Sort the entries by position in the files, putting the new ones at the end of the sort, e.g. sort by file offset, using long.MaxValue for new entries. Then skip entries until you find a new or updated one, and then process them all.

Jan 22, 2010 at 4:12 PM

First, thanks again for entertaining these ideas Cheeso.

I think this functionality could be very useful to a number of people and implementations, while I admit that it is true that for many common uses of an archive, this more dynamic, far - less IO intensive option is not needed (as you show in your post 4 above).  For me though, I have a number of uses that would benefit very much from not having to recopy the bulk of a Gigabyte large+ zip file onto the disk. 

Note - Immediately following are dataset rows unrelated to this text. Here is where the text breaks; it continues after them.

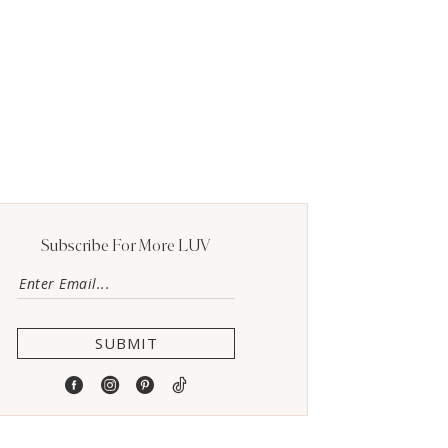
Subscribe For More LUV
SUBMIT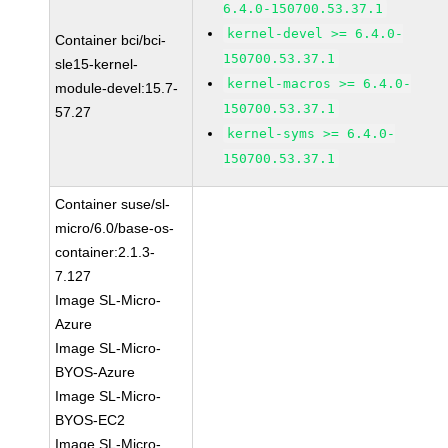
6.4.0-150700.53.37.1
kernel-devel >= 6.4.0-
Container bci/bci-
150700.53.37.1
sle15-kernel-
kernel-macros >= 6.4.0-
module-devel:15.7-
150700.53.37.1
57.27
kernel-syms >= 6.4.0-
150700.53.37.1
Container suse/sl-
micro/6.0/base-os-
container:2.1.3-
7.127
Image SL-Micro-
Azure
Image SL-Micro-
BYOS-Azure
Image SL-Micro-
BYOS-EC2
Image SL-Micro-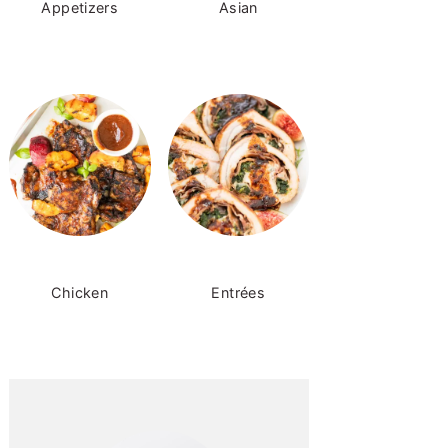
Appetizers
Asian
Chicken
Entrées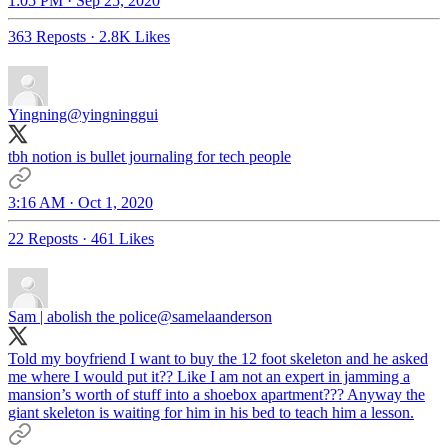
1:05 PM · Sep 25, 2020
363 Reposts
·
2.8K Likes
Yingning
@yingninggui
tbh notion is bullet journaling for tech people
3:16 AM · Oct 1, 2020
22 Reposts
·
461 Likes
Sam | abolish the police
@samelaanderson
Told my boyfriend I want to buy the 12 foot skeleton and he asked
me where I would put it?? Like I am not an expert in jamming a
mansion’s worth of stuff into a shoebox apartment??? Anyway the
giant skeleton is waiting for him in his bed to teach him a lesson.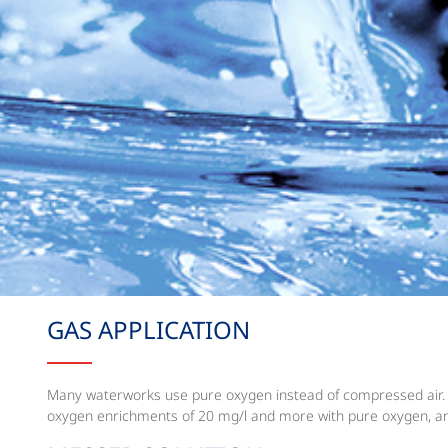
GAS APPLICATION
Many waterworks use pure oxygen instead of compressed air. Pur
oxygen enrichments of 20 mg/l and more with pure oxygen, an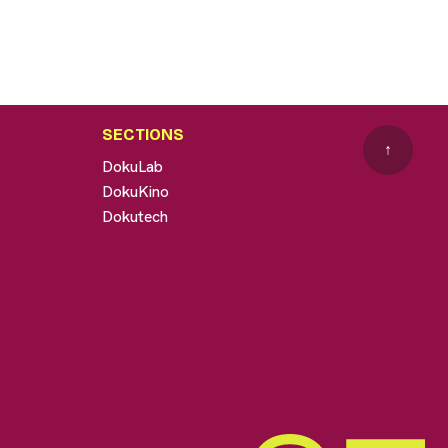
SECTIONS
↑
DokuLab
DokuKino
Dokutech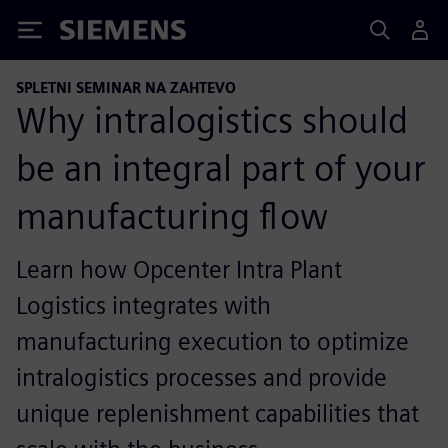
Siemens
SPLETNI SEMINAR NA ZAHTEVO
Why intralogistics should
be an integral part of your
manufacturing flow
Learn how Opcenter Intra Plant
Logistics integrates with
manufacturing execution to optimize
intralogistics processes and provide
unique replenishment capabilities that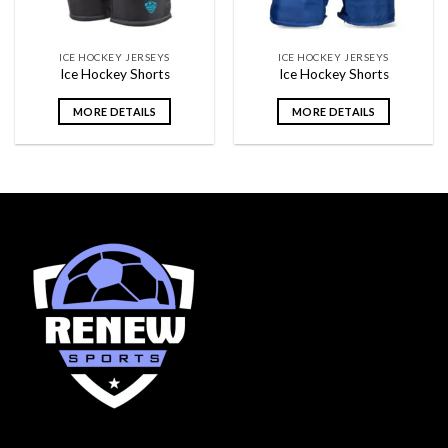
ICE HOCKEY JERSEYS
ICE HOCKEY JERSEYS
Ice Hockey Shorts
Ice Hockey Shorts
MORE DETAILS
MORE DETAILS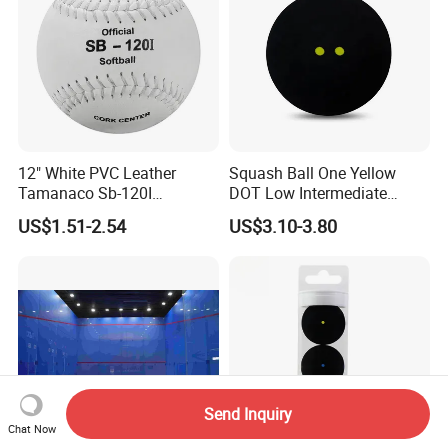
12" White PVC Leather
Squash Ball One Yellow
Tamanaco Sb-120I
DOT Low Intermediate
Wholesale Official
Training Squash Balls
US$1.51-2.54
US$3.10-3.80
Professional Standard
Wbb15105
Bolas De Softball Pelotas
Tamanaco Sb-120
Send Inquiry
Chat Now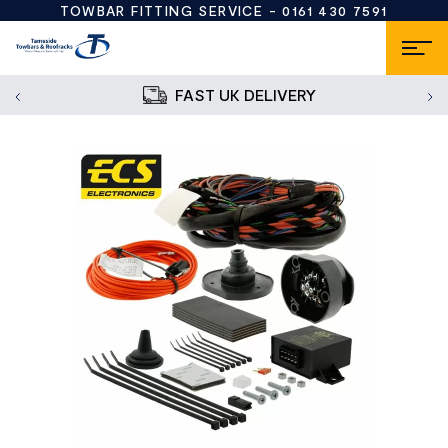
TOWBAR FITTING SERVICE -
0161 430 7591
FAST UK DELIVERY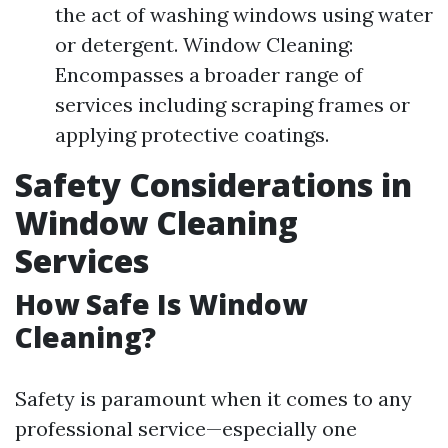
the act of washing windows using water
or detergent. Window Cleaning:
Encompasses a broader range of
services including scraping frames or
applying protective coatings.
Safety Considerations in
Window Cleaning
Services
How Safe Is Window
Cleaning?
Safety is paramount when it comes to any
professional service—especially one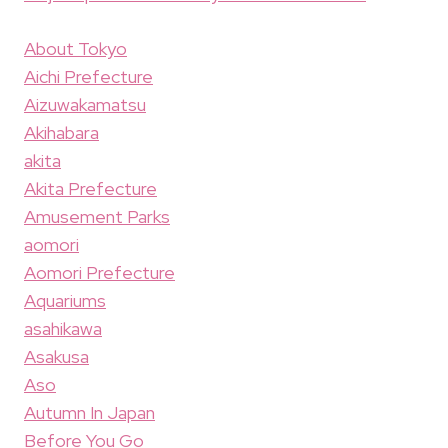
About Tokyo
Aichi Prefecture
Aizuwakamatsu
Akihabara
akita
Akita Prefecture
Amusement Parks
aomori
Aomori Prefecture
Aquariums
asahikawa
Asakusa
Aso
Autumn In Japan
Before You Go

We're considering two things, ... the first and foremost is the ability to append a file; I added to that discussion the additional possibility of changing records too.  I'm glad that you're already at least somewhat considering that the append functionality could be a nice feature to add.  I definitely vote up on that one!  But while considering that, it seems to me that the additional functionality of being able to "change" a file in a IO friendly manner as I've suggested (really: to abandon an old file and append it as a new one) would perhaps be no more than one or two more steps to the append file operation.  I think you're indicating that the ZipFile.OpenForAppend capability would already necessitate rewriting the central directory.  And when appending a file, it would already be necessary to make sure the appended file doesn't already exist.  If it did exist, the default would be to throw an exception: file already exist.  But maybe even the same function could have an overload: ZipFile.OpenForAppend(..., bool replaceIfExists) [for instance].  It would simply be a matter then of scratching that record pointer (or whatever it's called) from the central directory, while of course including the new reference to the newly appended file.

Thanks

ps gillesmichard, it sounds to me very difficult and complicated what your suggesting, and often wouldn't be beneficial either ("until you encounter a new or updated one" ... ).